Exercise goal:
Work through the entries that follow and state how many lines contain the word "kunstplant". Only the number is wanted.

Material for this task:
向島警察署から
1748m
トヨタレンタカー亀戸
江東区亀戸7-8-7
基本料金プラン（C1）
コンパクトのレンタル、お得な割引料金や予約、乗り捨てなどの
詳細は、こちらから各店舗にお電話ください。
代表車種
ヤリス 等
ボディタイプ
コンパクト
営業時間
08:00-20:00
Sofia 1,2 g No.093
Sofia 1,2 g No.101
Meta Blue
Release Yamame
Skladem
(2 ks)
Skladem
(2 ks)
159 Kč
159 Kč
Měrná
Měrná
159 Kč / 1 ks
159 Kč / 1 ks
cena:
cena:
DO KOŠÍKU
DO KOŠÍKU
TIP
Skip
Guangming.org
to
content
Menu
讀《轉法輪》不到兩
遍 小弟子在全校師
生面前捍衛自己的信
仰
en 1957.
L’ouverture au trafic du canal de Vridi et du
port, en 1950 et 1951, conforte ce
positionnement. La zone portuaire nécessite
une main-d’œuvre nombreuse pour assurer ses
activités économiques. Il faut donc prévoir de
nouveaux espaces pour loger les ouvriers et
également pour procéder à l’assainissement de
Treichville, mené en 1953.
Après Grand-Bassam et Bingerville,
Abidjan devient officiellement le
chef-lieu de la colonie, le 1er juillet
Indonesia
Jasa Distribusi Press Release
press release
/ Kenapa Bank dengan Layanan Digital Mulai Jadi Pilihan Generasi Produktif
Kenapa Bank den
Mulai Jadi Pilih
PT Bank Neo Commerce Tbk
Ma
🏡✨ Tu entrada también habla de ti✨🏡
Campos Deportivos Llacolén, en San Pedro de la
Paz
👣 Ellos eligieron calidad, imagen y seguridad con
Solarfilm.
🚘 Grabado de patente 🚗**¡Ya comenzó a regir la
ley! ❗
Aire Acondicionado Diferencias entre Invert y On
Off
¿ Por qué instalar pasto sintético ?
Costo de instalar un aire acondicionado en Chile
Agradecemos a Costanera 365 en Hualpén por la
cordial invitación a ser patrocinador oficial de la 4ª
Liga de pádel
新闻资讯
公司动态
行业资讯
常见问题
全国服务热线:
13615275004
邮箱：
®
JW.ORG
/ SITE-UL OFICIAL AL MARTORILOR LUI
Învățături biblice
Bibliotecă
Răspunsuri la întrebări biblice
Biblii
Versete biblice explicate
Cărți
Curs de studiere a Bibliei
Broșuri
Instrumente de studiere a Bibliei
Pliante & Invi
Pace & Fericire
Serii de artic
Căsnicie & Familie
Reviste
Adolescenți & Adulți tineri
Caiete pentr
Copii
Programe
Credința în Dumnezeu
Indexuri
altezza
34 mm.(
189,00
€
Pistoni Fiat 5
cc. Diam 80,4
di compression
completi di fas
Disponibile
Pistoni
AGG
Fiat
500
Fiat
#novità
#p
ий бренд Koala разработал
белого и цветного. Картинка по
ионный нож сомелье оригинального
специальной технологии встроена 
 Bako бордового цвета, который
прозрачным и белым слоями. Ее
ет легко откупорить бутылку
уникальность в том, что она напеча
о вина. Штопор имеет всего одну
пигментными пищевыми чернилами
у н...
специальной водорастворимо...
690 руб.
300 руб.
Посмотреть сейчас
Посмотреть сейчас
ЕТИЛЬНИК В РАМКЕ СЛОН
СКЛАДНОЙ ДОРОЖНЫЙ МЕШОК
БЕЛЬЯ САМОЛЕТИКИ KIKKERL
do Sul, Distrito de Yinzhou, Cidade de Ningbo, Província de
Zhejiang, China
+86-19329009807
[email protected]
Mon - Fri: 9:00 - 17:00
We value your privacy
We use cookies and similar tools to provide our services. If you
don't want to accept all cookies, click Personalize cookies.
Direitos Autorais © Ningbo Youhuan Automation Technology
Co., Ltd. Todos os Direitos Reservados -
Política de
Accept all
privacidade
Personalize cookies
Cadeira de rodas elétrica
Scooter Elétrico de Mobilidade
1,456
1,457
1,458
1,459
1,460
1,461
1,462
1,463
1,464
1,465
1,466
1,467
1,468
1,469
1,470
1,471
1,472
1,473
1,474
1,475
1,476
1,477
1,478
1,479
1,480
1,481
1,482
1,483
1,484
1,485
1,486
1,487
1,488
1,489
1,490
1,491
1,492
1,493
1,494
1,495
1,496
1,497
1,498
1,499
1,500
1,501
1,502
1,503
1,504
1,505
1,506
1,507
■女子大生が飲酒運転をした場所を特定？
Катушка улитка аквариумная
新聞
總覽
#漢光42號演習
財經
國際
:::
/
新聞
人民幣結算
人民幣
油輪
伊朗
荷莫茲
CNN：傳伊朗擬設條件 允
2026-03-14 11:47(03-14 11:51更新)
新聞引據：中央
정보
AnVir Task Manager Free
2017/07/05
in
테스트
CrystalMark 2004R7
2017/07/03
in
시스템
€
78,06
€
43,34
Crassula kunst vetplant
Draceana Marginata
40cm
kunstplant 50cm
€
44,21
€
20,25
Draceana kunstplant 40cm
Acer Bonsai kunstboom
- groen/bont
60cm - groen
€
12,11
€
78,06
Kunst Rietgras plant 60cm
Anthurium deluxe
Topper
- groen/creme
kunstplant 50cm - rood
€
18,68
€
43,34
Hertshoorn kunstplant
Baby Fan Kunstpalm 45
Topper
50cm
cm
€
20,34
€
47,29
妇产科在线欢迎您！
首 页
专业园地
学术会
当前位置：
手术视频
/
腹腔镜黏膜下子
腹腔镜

Answer space:
4